Nice job, Vincent. But now you got the trouble to keep water out of the bearings - with little space left for seals. Not my business with my Bramptons, but I would never mess around with bearings in this place. Don´t see the benefit of zero friction with balls or needles there when you want a factor higher compression or extension damping from the hydraulics. So my idea was IGUS line-reamed bushes there, no lube and very low friction. For damping set the hydraulics to reasonable forces and scrap the old spring struts with their own lubrication dependend springs inside. The IGUS should do a lot more mileage on stainless excentrics than the contemporary Vincent owner will see in 20 years. No, I don´t see how that tad of friction in these bushes might come in the way of damping by the hydraulics. They are not an electronic contraption to mess with hydraulics, just smooth and minimal resistance from low friction, only a fraction compared to damping within the damper.
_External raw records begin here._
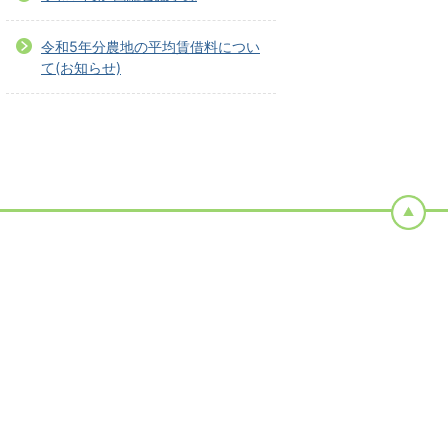
令和5年分農地の平均賃借料につい
て(お知らせ)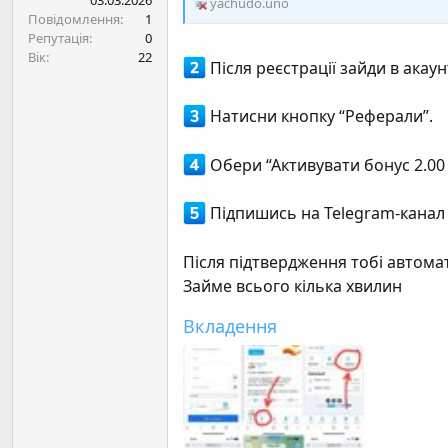
03.03.2026
yachudo.uno
н
Повідомлення
1
я
Репутація
0
Вік
22
Після реєстрації зайди в акаунт
Натисни кнопку “Реферали”.
Обери “Активувати бонус 2.00 
Підпишись на Telegram-канал 
Після підтвердження тобі автома
Займе всього кілька хвилин
Вкладення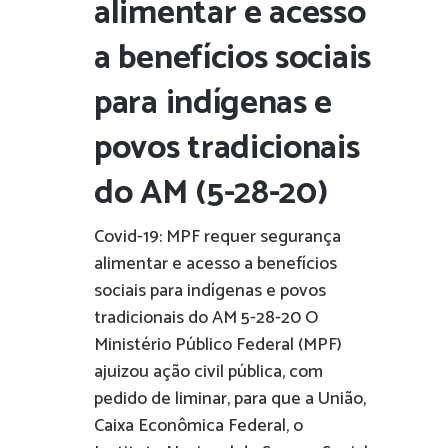
alimentar e acesso
a benefícios sociais
para indígenas e
povos tradicionais
do AM (5-28-20)
Covid-19: MPF requer segurança
alimentar e acesso a benefícios
sociais para indígenas e povos
tradicionais do AM 5-28-20 O
Ministério Público Federal (MPF)
ajuizou ação civil pública, com
pedido de liminar, para que a União,
Caixa Econômica Federal, o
My guess, lots of girdraulic components today come with twisted links and the new bushes get reamed somehow for some fit , far from perfect. So the ride will be somewhat stiffer than could be had with all perfect geometry within the girder forks. Not an easy job on any girder with all spindles and bushes finished with piloted reamers definitely. So don´t blame just the old bushes for stiff ride when reasons may come from older defects , unidentified by present owners.
As to jigs for boring crankwheels, not a worthwhile thing for one engine - and unsafe in use for perfect positions. My advice, have the wheels set up on a simple mill with DRO and a low tech boring head. No exact aligning of bores is critical, just roughly set up in one axis. Then get zeroed center of mainshaft bore by checking with clock in mill spindle . Then do same in crankpin bore and note position on DRO. You get funny numbers certainly as you did not carefully align in first place. No drama, get out the trigonomy , enter the half stroke as hypotenuse and calculate sides of triangle. So then you can shift final calculated positions for cleaning up the old crank pin bore and have exact hypotenuse and half stroke.
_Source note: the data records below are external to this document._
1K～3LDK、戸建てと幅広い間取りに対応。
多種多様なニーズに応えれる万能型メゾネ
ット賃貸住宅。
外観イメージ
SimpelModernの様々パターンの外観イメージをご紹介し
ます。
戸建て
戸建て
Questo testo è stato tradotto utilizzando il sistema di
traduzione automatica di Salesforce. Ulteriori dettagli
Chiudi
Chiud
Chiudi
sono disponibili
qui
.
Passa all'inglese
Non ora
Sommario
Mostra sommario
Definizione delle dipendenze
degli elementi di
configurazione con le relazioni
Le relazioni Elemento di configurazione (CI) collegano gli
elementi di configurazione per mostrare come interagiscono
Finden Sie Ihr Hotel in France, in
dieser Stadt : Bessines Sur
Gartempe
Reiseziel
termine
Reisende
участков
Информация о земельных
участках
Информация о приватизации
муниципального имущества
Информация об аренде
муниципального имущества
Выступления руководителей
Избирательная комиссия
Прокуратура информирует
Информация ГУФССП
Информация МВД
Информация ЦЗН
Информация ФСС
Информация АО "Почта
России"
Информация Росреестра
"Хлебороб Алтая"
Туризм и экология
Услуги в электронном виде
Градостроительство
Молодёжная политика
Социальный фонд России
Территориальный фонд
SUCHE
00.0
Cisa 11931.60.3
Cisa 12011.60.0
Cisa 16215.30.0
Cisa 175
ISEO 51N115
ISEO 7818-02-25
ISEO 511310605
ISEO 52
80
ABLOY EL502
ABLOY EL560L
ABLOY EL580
This is to get an exact half stroke datum in the old bore for next step :
When you like to have a minimal taper seat in wheels to go with tapered crank pin you will do this on a lathe , no way with a boring head on mill. So bolt the wheel on a base plate on your lathe and center it perfectly with clock on new datum, plus add some counterweights on base plate so the lathe won´t wobble much when finishing the new bore at low speed certainly.
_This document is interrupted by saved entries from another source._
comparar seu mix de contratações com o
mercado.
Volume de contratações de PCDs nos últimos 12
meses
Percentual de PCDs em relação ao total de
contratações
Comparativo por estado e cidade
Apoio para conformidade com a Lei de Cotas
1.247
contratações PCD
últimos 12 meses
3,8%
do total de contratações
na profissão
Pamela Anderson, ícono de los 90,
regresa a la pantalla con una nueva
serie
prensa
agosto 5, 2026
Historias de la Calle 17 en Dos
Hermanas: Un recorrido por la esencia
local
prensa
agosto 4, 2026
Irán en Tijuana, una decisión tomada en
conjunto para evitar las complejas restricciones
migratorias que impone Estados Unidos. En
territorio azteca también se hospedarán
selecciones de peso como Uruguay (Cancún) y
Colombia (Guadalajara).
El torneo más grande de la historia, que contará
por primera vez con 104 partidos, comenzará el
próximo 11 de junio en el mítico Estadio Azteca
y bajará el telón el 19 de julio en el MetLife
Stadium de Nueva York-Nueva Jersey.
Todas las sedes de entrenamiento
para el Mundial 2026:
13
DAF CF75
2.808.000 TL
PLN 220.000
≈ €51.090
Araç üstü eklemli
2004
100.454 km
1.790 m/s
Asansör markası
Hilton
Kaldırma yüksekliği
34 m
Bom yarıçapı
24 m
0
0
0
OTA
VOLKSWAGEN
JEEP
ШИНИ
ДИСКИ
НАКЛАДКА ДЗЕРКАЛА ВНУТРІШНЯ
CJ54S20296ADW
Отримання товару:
You want a real good finish in the bore , otherwise the microscopic surface mountains in the taper or parallel press fit will get ironed flat in use and the strong fit gets weak. Look at other modern pressed up cranks, crank pin bores will most likely be circular ground , not just milled or turned .
The Vincent crankwebs appear to be medium tensile steel, so high press fits unsuitable then. So when a mod is looked at you could do a real strong job and go for a taper joint with 1 or 2 degrees set on lathe PLUS have the shouldered crankpin sit on the faces of wheels - best joint you can do at all. I did this on a 600 cc Horex single so yes, you can !
The minimal taper will get you good strength from twisting loads - like Morse tools - plus the shoulders will help fight bending loads in the wide crankshaft. To do the machining safely you have a dummy crankpin made with standard thread on so you can do a test and torque down the dummy pin and check the amount of axial gap to shoulder when the crank pin is drawn into the 1-2 degree taper. So you then have a new tapered crankpin made and the lathe crankwheel finish boring can be done to have exact shoulder gap like you tested earlier. For finishing the crankpin bore I got me a hf spindle from China plus VFC for finally have a perfect finish and easy precision grinding of taper fits in combination with shoulders bolted up with nuts as standard.
My photo below shows this bore grinding on base plate. I had a big alu spacer under the crank as mainshaft and wheel is one piece. The grinding wheel in hf spindle is not a grinding stone as I fond them very critical for sudden vibration and wrecking the bore in a second. I turn up an alu wheel in suitable diameter and wrap a strip of abrasive around it with a little help from instant glue . Sounds incredible I know but I swear it works great in through bores with some patience. Once the abrasive gets too blunt it will fly away, no drama, glue a fresh strip on and proceed as before - minimal stress for fitting in fractions of a thou .
Yes, you will spend some Pounds on tooling, hf spindle, DRO and so on, peanuts in Vincent world I say. But alteratives to home equipment for getting anything done in reasonable time will become less and less likely. So best way is upgrading your workshop as much as you can, it pays.